ASSIGNMENT:
Write out the data below in full, unchanged, minus the images.

EXCERPTED DATA:
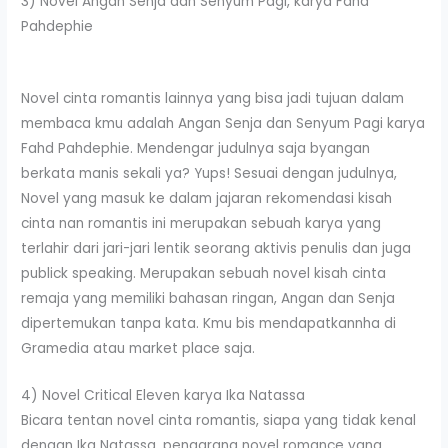
3) Novel Angan Senja dan Senyum Pagi, karya Fahd
Pahdephie
Novel cinta romantis lainnya yang bisa jadi tujuan dalam
membaca kmu adalah Angan Senja dan Senyum Pagi karya
Fahd Pahdephie. Mendengar judulnya saja byangan
berkata manis sekali ya? Yups! Sesuai dengan judulnya,
Novel yang masuk ke dalam jajaran rekomendasi kisah
cinta nan romantis ini merupakan sebuah karya yang
terlahir dari jari-jari lentik seorang aktivis penulis dan juga
publick speaking. Merupakan sebuah novel kisah cinta
remaja yang memiliki bahasan ringan, Angan dan Senja
dipertemukan tanpa kata. Kmu bis mendapatkannha di
Gramedia atau market place saja.
4) Novel Critical Eleven karya Ika Natassa
Bicara tentan novel cinta romantis, siapa yang tidak kenal
dengan Ika Natassa, pengarang novel romance yang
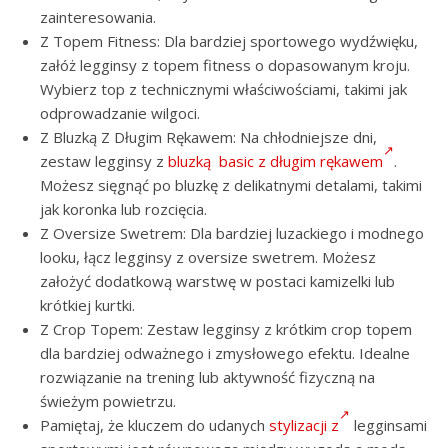
zainteresowania.
Z Topem Fitness: Dla bardziej sportowego wydźwięku,
załóż legginsy z topem fitness o dopasowanym kroju.
Wybierz top z technicznymi właściwościami, takimi jak
odprowadzanie wilgoci.
Z Bluzką Z Długim Rękawem: Na chłodniejsze dni,
zestaw legginsy z
bluzką basic z długim rękawem
.
Możesz sięgnąć po bluzkę z delikatnymi detalami, takimi
jak koronka lub rozcięcia.
Z Oversize Swetrem: Dla bardziej luzackiego i modnego
looku, łącz legginsy z oversize swetrem. Możesz
założyć dodatkową warstwę w postaci kamizelki lub
krótkiej kurtki.
Z Crop Topem: Zestaw legginsy z krótkim crop topem
dla bardziej odważnego i zmysłowego efektu. Idealne
rozwiązanie na trening lub aktywność fizyczną na
świeżym powietrzu.
Pamiętaj, że kluczem do udanych
stylizacji z
legginsami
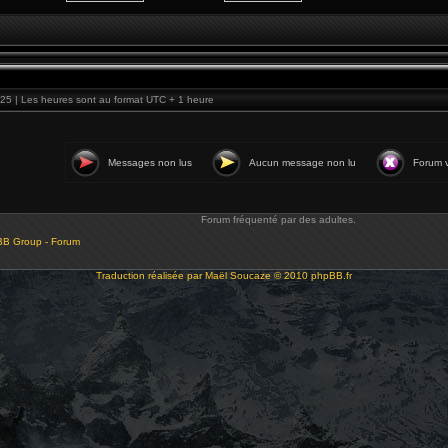
25 | Les heures sont au format UTC + 1 heure
Messages non lus
Aucun message non lu
Forum v
Forum fréquenté par des adultes.
BB Group - Forum
Traduction réalisée par
Maël Soucaze
© 2010
phpBB.fr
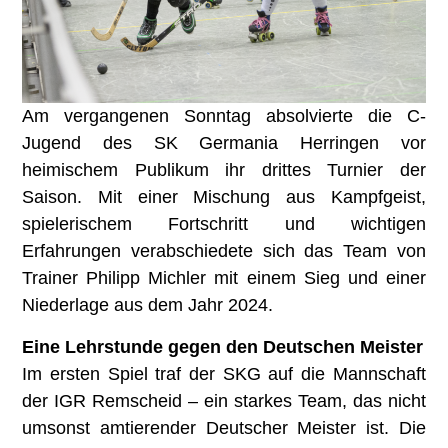
Am vergangenen Sonntag absolvierte die C-
Jugend des SK Germania Herringen vor
heimischem Publikum ihr drittes Turnier der
Saison. Mit einer Mischung aus Kampfgeist,
spielerischem Fortschritt und wichtigen
Erfahrungen verabschiedete sich das Team von
Trainer Philipp Michler mit einem Sieg und einer
Niederlage aus dem Jahr 2024.
Eine Lehrstunde gegen den Deutschen Meister
Im ersten Spiel traf der SKG auf die Mannschaft
der IGR Remscheid – ein starkes Team, das nicht
umsonst amtierender Deutscher Meister ist. Die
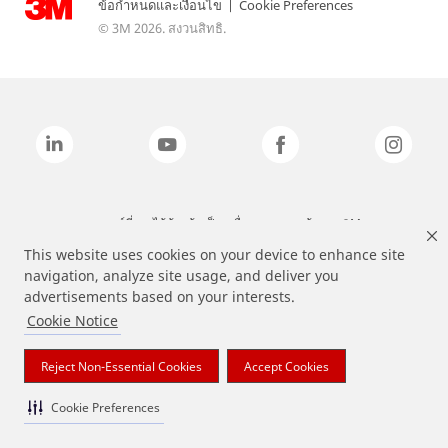
ข้อกำหนดและเงื่อนไข
|
Cookie Preferences
© 3M 2026. สงวนสิทธิ.
แบรนด์ที่ระบุไว้ข้างต้นเป็นเครื่องหมายการค้าของ 3M
This website uses cookies on your device to enhance site
navigation, analyze site usage, and deliver you
advertisements based on your interests.
Cookie Notice
Reject Non-Essential Cookies
Accept Cookies
Cookie Preferences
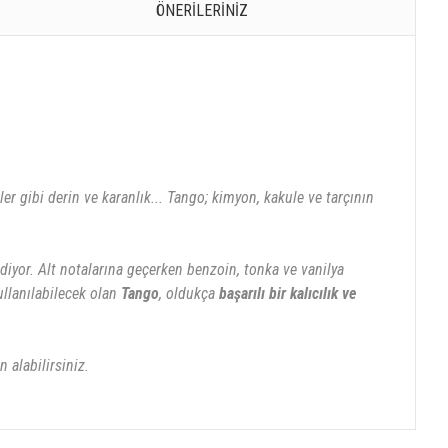
ÖNERILERINIZ
r gibi derin ve karanlık... Tango; kimyon, kakule ve tarçının
ediyor. Alt notalarına geçerken benzoin, tonka ve vanilya
ullanılabilecek olan
Tango
, oldukça
başarılı bir kalıcılık ve
 alabilirsiniz.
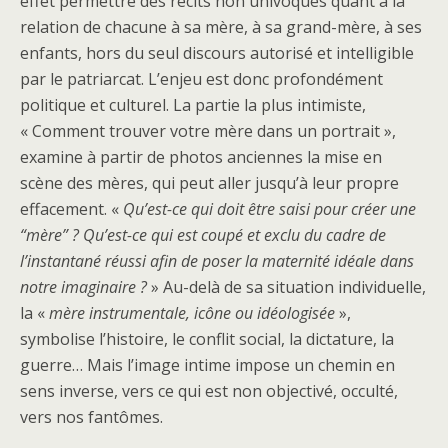
effet permettre des récits non univoques quant à la
relation de chacune à sa mère, à sa grand-mère, à ses
enfants, hors du seul discours autorisé et intelligible
par le patriarcat. L’enjeu est donc profondément
politique et culturel. La partie la plus intimiste,
« Comment trouver votre mère dans un portrait »,
examine à partir de photos anciennes la mise en
scène des mères, qui peut aller jusqu’à leur propre
effacement. «
Qu’est-ce qui doit être saisi pour créer une
“mère” ? Qu’est-ce qui est coupé et exclu du cadre de
l’instantané réussi afin de poser la maternité idéale dans
notre imaginaire ?
» Au-delà de sa situation individuelle,
la «
mère instrumentale, icône ou idéologisée
»,
symbolise l’histoire, le conflit social, la dictature, la
guerre… Mais l’image intime impose un chemin en
sens inverse, vers ce qui est non objectivé, occulté,
vers nos fantômes.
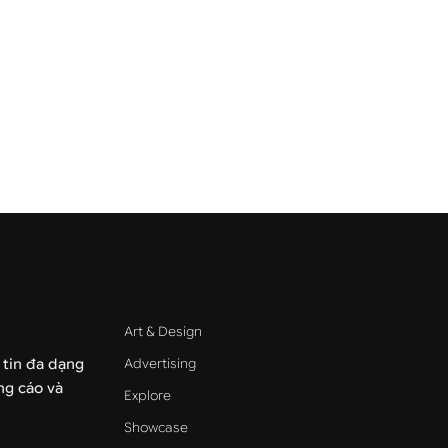
Art & Design
Advertising
 tin đa dạng
ảng cáo và
Explore
Showcase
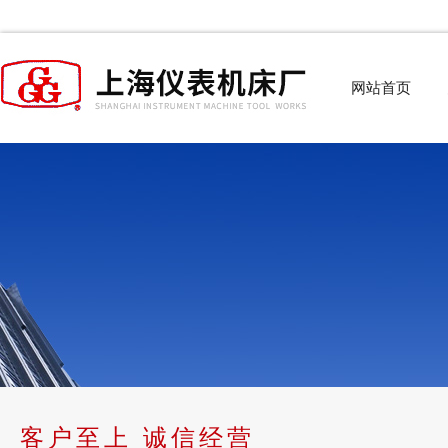
网站首页
客户至上 诚信经营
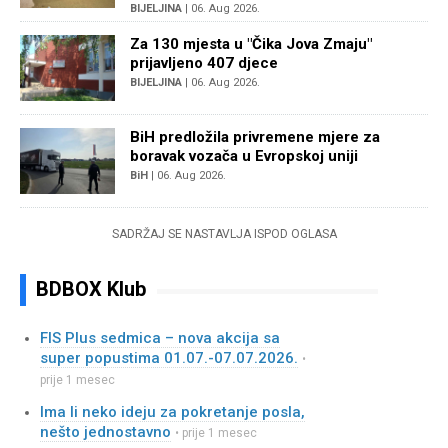
BIJELJINA
| 06. Aug 2026.
Za 130 mjesta u "Čika Jova Zmaju"
prijavljeno 407 djece
BIJELJINA
| 06. Aug 2026.
BiH predložila privremene mjere za
boravak vozača u Evropskoj uniji
BiH
| 06. Aug 2026.
SADRŽAJ SE NASTAVLJA ISPOD OGLASA
BDBOX Klub
FIS Plus sedmica – nova akcija sa
super popustima 01.07.-07.07.2026.
•
prije 1 mesec
Ima li neko ideju za pokretanje posla,
nešto jednostavno
• prije 1 mesec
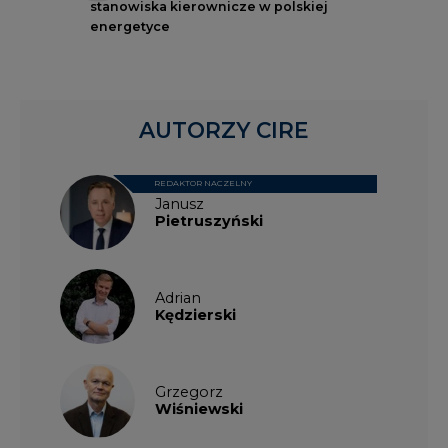
stanowiska kierownicze w polskiej
energetyce
AUTORZY CIRE
REDAKTOR NACZELNY
Janusz
Pietruszyński
Adrian
Kędzierski
Grzegorz
Wiśniewski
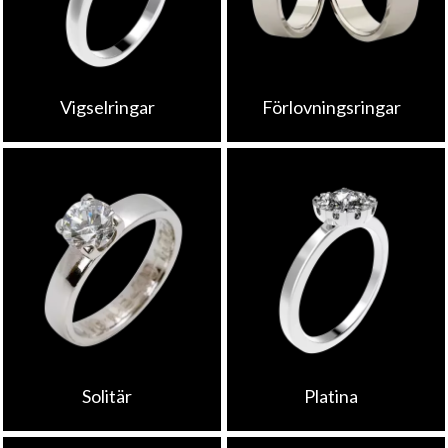
Vigselringar
Förlovningsringar
Solitär
Platina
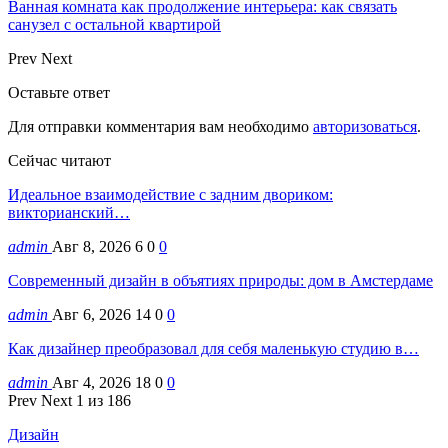
Ванная комната как продолжение интерьера: как связать
санузел с остальной квартирой
Prev
Next
Оставьте ответ
Для отправки комментария вам необходимо
авторизоваться
.
Сейчас читают
Идеальное взаимодействие с задним двориком:
викторианский…
admin
Авг 8, 2026
6
0
0
Современный дизайн в объятиях природы: дом в Амстердаме
admin
Авг 6, 2026
14
0
0
Как дизайнер преобразовал для себя маленькую студию в…
admin
Авг 4, 2026
18
0
0
Prev
Next
1 из 186
Дизайн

RESPONSE TO THE EXERCISE:
3) Novel Angan Senja dan Senyum Pagi, karya Fahd
Pahdephie
Novel cinta romantis lainnya yang bisa jadi tujuan dalam
membaca kmu adalah Angan Senja dan Senyum Pagi karya
Fahd Pahdephie. Mendengar judulnya saja byangan
berkata manis sekali ya? Yups! Sesuai dengan judulnya,
Novel yang masuk ke dalam jajaran rekomendasi kisah
cinta nan romantis ini merupakan sebuah karya yang
terlahir dari jari-jari lentik seorang aktivis penulis dan juga
publick speaking. Merupakan sebuah novel kisah cinta
remaja yang memiliki bahasan ringan, Angan dan Senja
dipertemukan tanpa kata. Kmu bis mendapatkannha di
Gramedia atau market place saja.
4) Novel Critical Eleven karya Ika Natassa
Bicara tentan novel cinta romantis, siapa yang tidak kenal
dengan Ika Natassa, pengarang novel romance yang
zainteresowania.
Z Topem Fitness: Dla bardziej sportowego wydźwięku,
załóż legginsy z topem fitness o dopasowanym kroju.
Wybierz top z technicznymi właściwościami, takimi jak
odprowadzanie wilgoci.
Z Bluzką Z Długim Rękawem: Na chłodniejsze dni,
zestaw legginsy z
bluzką basic z długim rękawem
.
Możesz sięgnąć po bluzkę z delikatnymi detalami, takimi
jak koronka lub rozcięcia.
Z Oversize Swetrem: Dla bardziej luzackiego i modnego
looku, łącz legginsy z oversize swetrem. Możesz
założyć dodatkową warstwę w postaci kamizelki lub
krótkiej kurtki.
Z Crop Topem: Zestaw legginsy z krótkim crop topem
dla bardziej odważnego i zmysłowego efektu. Idealne
rozwiązanie na trening lub aktywność fizyczną na
świeżym powietrzu.
Pamiętaj, że kluczem do udanych
stylizacji z
legginsami
25 | Les heures sont au format UTC + 1 heure
Messages non lus
Aucun message non lu
Forum v
Forum fréquenté par des adultes.
BB Group - Forum
Traduction réalisée par
Maël Soucaze
© 2010
phpBB.fr
Am vergangenen Sonntag absolvierte die C-
Jugend des SK Germania Herringen vor
heimischem Publikum ihr drittes Turnier der
Saison. Mit einer Mischung aus Kampfgeist,
spielerischem Fortschritt und wichtigen
Erfahrungen verabschiedete sich das Team von
Trainer Philipp Michler mit einem Sieg und einer
Niederlage aus dem Jahr 2024.
Eine Lehrstunde gegen den Deutschen Meister
Im ersten Spiel traf der SKG auf die Mannschaft
der IGR Remscheid – ein starkes Team, das nicht
umsonst amtierender Deutscher Meister ist. Die
ข้อกำหนดและเงื่อนไข
|
Cookie Preferences
© 3M 2026. สงวนสิทธิ.
แบรนด์ที่ระบุไว้ข้างต้นเป็นเครื่องหมายการค้าของ 3M
This website uses cookies on your device to enhance site
navigation, analyze site usage, and deliver you
advertisements based on your interests.
Cookie Notice
Reject Non-Essential Cookies
Accept Cookies
Cookie Preferences
ÖNERILERINIZ
r gibi derin ve karanlık... Tango; kimyon, kakule ve tarçının
ediyor. Alt notalarına geçerken benzoin, tonka ve vanilya
ullanılabilecek olan
Tango
, oldukça
başarılı bir kalıcılık ve
 alabilirsiniz.
effet permettre des récits non univoques quant à la
relation de chacune à sa mère, à sa grand-mère, à ses
enfants, hors du seul discours autorisé et intelligible
par le patriarcat. L’enjeu est donc profondément
politique et culturel. La partie la plus intimiste,
« Comment trouver votre mère dans un portrait »,
examine à partir de photos anciennes la mise en
scène des mères, qui peut aller jusqu’à leur propre
effacement. «
Qu’est-ce qui doit être saisi pour créer une
“mère” ? Qu’est-ce qui est coupé et exclu du cadre de
l’instantané réussi afin de poser la maternité idéale dans
notre imaginaire ?
» Au-delà de sa situation individuelle,
la «
mère instrumentale, icône ou idéologisée
»,
symbolise l’histoire, le conflit social, la dictature, la
guerre… Mais l’image intime impose un chemin en
sens inverse, vers ce qui est non objectivé, occulté,
vers nos fantômes.
Art & Design
Advertising
 tin đa dạng
ảng cáo và
Explore
Showcase
网站首页
客户至上 诚信经营
BIJELJINA
| 06. Aug 2026.
Za 130 mjesta u "Čika Jova Zmaju"
prijavljeno 407 djece
BIJELJINA
| 06. Aug 2026.
BiH predložila privremene mjere za
boravak vozača u Evropskoj uniji
BiH
| 06. Aug 2026.
SADRŽAJ SE NASTAVLJA ISPOD OGLASA
BDBOX Klub
FIS Plus sedmica – nova akcija sa
super popustima 01.07.-07.07.2026.
•
prije 1 mesec
Ima li neko ideju za pokretanje posla,
nešto jednostavno
• prije 1 mesec
stanowiska kierownicze w polskiej
energetyce
AUTORZY CIRE
REDAKTOR NACZELNY
Janusz
Pietruszyński
Adrian
Kędzierski
Grzegorz
Wiśniewski
Vigselringar
Förlovningsringar
Solitär
Platina
Ванная комната как продолжение интерьера: как связать
санузел с остальной квартирой
Prev
Next
Оставьте ответ
Для отправки комментария вам необходимо
авторизоваться
.
Сейчас читают
Идеальное взаимодействие с задним двориком:
викторианский…
admin
Авг 8, 2026
6
0
0
Современный дизайн в объятиях природы: дом в Амстердаме
admin
Авг 6, 2026
14
0
0
Как дизайнер преобразовал для себя маленькую студию в…
admin
Авг 4, 2026
18
0
0
Prev
Next
1 из 186
Дизайн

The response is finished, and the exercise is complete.